→ Provided records:
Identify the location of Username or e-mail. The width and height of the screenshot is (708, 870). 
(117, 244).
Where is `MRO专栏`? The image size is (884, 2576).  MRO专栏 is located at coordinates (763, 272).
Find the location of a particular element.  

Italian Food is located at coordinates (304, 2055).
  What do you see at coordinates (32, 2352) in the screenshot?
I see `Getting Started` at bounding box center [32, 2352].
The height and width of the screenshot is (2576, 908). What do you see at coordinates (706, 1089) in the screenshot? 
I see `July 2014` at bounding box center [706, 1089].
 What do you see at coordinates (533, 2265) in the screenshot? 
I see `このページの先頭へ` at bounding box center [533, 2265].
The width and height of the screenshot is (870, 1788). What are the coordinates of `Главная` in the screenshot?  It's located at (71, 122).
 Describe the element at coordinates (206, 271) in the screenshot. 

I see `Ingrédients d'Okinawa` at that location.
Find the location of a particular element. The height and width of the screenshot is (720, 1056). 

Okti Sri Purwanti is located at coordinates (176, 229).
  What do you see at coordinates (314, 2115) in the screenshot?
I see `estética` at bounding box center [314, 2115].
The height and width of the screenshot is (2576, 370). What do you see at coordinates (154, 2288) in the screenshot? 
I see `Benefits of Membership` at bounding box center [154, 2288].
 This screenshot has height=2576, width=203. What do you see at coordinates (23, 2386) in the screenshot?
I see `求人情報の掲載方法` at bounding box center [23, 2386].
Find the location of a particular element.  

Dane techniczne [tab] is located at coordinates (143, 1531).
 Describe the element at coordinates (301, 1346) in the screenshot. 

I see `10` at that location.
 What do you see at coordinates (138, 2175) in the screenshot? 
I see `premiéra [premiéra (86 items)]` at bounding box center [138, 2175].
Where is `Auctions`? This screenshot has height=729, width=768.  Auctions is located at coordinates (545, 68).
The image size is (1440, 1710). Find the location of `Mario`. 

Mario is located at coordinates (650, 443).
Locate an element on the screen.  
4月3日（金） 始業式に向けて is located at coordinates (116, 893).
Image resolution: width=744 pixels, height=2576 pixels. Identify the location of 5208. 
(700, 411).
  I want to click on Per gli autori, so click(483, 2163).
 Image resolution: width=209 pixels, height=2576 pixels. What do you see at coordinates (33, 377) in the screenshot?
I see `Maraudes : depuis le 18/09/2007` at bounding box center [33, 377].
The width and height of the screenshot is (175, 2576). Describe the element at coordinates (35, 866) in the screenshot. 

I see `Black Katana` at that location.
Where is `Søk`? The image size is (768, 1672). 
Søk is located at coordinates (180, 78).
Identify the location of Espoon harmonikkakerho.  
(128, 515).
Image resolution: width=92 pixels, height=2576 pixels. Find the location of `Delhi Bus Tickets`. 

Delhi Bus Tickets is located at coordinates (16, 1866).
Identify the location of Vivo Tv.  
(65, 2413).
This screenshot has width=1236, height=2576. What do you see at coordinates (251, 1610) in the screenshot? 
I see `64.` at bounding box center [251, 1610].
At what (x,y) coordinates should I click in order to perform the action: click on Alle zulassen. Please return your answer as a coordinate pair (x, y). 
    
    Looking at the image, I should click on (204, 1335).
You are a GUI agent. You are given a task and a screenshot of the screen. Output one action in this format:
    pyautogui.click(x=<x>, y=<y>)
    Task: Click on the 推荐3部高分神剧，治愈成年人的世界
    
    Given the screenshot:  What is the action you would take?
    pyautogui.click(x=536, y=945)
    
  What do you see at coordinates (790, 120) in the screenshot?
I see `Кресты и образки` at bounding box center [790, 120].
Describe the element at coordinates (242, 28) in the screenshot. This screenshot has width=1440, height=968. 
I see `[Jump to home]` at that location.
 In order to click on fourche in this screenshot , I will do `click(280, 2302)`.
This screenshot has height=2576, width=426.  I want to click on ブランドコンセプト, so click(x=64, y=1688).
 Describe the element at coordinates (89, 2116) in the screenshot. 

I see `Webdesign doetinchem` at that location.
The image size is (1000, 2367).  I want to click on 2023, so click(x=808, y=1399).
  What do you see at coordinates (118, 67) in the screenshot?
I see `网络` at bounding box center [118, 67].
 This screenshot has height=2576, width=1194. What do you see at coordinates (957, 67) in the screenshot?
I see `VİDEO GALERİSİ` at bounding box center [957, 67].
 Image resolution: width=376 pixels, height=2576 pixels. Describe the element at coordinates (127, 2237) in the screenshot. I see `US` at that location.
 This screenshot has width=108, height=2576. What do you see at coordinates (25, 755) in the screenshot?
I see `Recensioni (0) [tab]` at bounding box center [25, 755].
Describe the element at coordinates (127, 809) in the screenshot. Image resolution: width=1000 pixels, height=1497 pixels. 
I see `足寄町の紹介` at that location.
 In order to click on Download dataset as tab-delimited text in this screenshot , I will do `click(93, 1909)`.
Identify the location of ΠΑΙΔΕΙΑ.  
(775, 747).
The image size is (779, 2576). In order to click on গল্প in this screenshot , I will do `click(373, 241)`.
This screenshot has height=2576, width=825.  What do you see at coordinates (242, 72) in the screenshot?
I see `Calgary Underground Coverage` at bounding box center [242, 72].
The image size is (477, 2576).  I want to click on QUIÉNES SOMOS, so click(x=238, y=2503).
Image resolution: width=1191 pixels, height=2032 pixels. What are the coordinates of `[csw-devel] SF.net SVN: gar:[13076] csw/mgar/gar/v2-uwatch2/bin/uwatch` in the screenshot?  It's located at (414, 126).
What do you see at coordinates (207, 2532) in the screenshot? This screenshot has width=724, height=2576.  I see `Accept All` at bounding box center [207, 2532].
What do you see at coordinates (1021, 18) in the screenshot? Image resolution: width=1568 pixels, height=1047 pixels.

→ Assigned task:
Would you give the material above again, complete and exact?

→ Result:
Identify the location of Username or e-mail. The width and height of the screenshot is (708, 870). 
(117, 244).
Where is `MRO专栏`? The image size is (884, 2576).  MRO专栏 is located at coordinates (763, 272).
Find the location of a particular element.  

Italian Food is located at coordinates (304, 2055).
  What do you see at coordinates (32, 2352) in the screenshot?
I see `Getting Started` at bounding box center [32, 2352].
The height and width of the screenshot is (2576, 908). What do you see at coordinates (706, 1089) in the screenshot? 
I see `July 2014` at bounding box center [706, 1089].
 What do you see at coordinates (533, 2265) in the screenshot? 
I see `このページの先頭へ` at bounding box center [533, 2265].
The width and height of the screenshot is (870, 1788). What are the coordinates of `Главная` in the screenshot?  It's located at (71, 122).
 Describe the element at coordinates (206, 271) in the screenshot. 

I see `Ingrédients d'Okinawa` at that location.
Find the location of a particular element. The height and width of the screenshot is (720, 1056). 

Okti Sri Purwanti is located at coordinates (176, 229).
  What do you see at coordinates (314, 2115) in the screenshot?
I see `estética` at bounding box center [314, 2115].
The height and width of the screenshot is (2576, 370). What do you see at coordinates (154, 2288) in the screenshot? 
I see `Benefits of Membership` at bounding box center [154, 2288].
 This screenshot has height=2576, width=203. What do you see at coordinates (23, 2386) in the screenshot?
I see `求人情報の掲載方法` at bounding box center [23, 2386].
Find the location of a particular element.  

Dane techniczne [tab] is located at coordinates (143, 1531).
 Describe the element at coordinates (301, 1346) in the screenshot. 

I see `10` at that location.
 What do you see at coordinates (138, 2175) in the screenshot? 
I see `premiéra [premiéra (86 items)]` at bounding box center [138, 2175].
Where is `Auctions`? This screenshot has height=729, width=768.  Auctions is located at coordinates (545, 68).
The image size is (1440, 1710). Find the location of `Mario`. 

Mario is located at coordinates (650, 443).
Locate an element on the screen.  
4月3日（金） 始業式に向けて is located at coordinates (116, 893).
Image resolution: width=744 pixels, height=2576 pixels. Identify the location of 5208. 
(700, 411).
  I want to click on Per gli autori, so click(483, 2163).
 Image resolution: width=209 pixels, height=2576 pixels. What do you see at coordinates (33, 377) in the screenshot?
I see `Maraudes : depuis le 18/09/2007` at bounding box center [33, 377].
The width and height of the screenshot is (175, 2576). Describe the element at coordinates (35, 866) in the screenshot. 

I see `Black Katana` at that location.
Where is `Søk`? The image size is (768, 1672). 
Søk is located at coordinates (180, 78).
Identify the location of Espoon harmonikkakerho.  
(128, 515).
Image resolution: width=92 pixels, height=2576 pixels. Find the location of `Delhi Bus Tickets`. 

Delhi Bus Tickets is located at coordinates (16, 1866).
Identify the location of Vivo Tv.  
(65, 2413).
This screenshot has width=1236, height=2576. What do you see at coordinates (251, 1610) in the screenshot? 
I see `64.` at bounding box center [251, 1610].
At what (x,y) coordinates should I click in order to perform the action: click on Alle zulassen. Please return your answer as a coordinate pair (x, y). 
    
    Looking at the image, I should click on (204, 1335).
You are a GUI agent. You are given a task and a screenshot of the screen. Output one action in this format:
    pyautogui.click(x=<x>, y=<y>)
    Task: Click on the 推荐3部高分神剧，治愈成年人的世界
    
    Given the screenshot:  What is the action you would take?
    pyautogui.click(x=536, y=945)
    
  What do you see at coordinates (790, 120) in the screenshot?
I see `Кресты и образки` at bounding box center [790, 120].
Describe the element at coordinates (242, 28) in the screenshot. This screenshot has width=1440, height=968. 
I see `[Jump to home]` at that location.
 In order to click on fourche in this screenshot , I will do `click(280, 2302)`.
This screenshot has height=2576, width=426.  I want to click on ブランドコンセプト, so click(x=64, y=1688).
 Describe the element at coordinates (89, 2116) in the screenshot. 

I see `Webdesign doetinchem` at that location.
The image size is (1000, 2367).  I want to click on 2023, so click(x=808, y=1399).
  What do you see at coordinates (118, 67) in the screenshot?
I see `网络` at bounding box center [118, 67].
 This screenshot has height=2576, width=1194. What do you see at coordinates (957, 67) in the screenshot?
I see `VİDEO GALERİSİ` at bounding box center [957, 67].
 Image resolution: width=376 pixels, height=2576 pixels. Describe the element at coordinates (127, 2237) in the screenshot. I see `US` at that location.
 This screenshot has width=108, height=2576. What do you see at coordinates (25, 755) in the screenshot?
I see `Recensioni (0) [tab]` at bounding box center [25, 755].
Describe the element at coordinates (127, 809) in the screenshot. Image resolution: width=1000 pixels, height=1497 pixels. 
I see `足寄町の紹介` at that location.
 In order to click on Download dataset as tab-delimited text in this screenshot , I will do `click(93, 1909)`.
Identify the location of ΠΑΙΔΕΙΑ.  
(775, 747).
The image size is (779, 2576). In order to click on গল্প in this screenshot , I will do `click(373, 241)`.
This screenshot has height=2576, width=825.  What do you see at coordinates (242, 72) in the screenshot?
I see `Calgary Underground Coverage` at bounding box center [242, 72].
The image size is (477, 2576).  I want to click on QUIÉNES SOMOS, so click(x=238, y=2503).
Image resolution: width=1191 pixels, height=2032 pixels. What are the coordinates of `[csw-devel] SF.net SVN: gar:[13076] csw/mgar/gar/v2-uwatch2/bin/uwatch` in the screenshot?  It's located at (414, 126).
What do you see at coordinates (207, 2532) in the screenshot? This screenshot has width=724, height=2576.  I see `Accept All` at bounding box center [207, 2532].
What do you see at coordinates (1021, 18) in the screenshot? Image resolution: width=1568 pixels, height=1047 pixels.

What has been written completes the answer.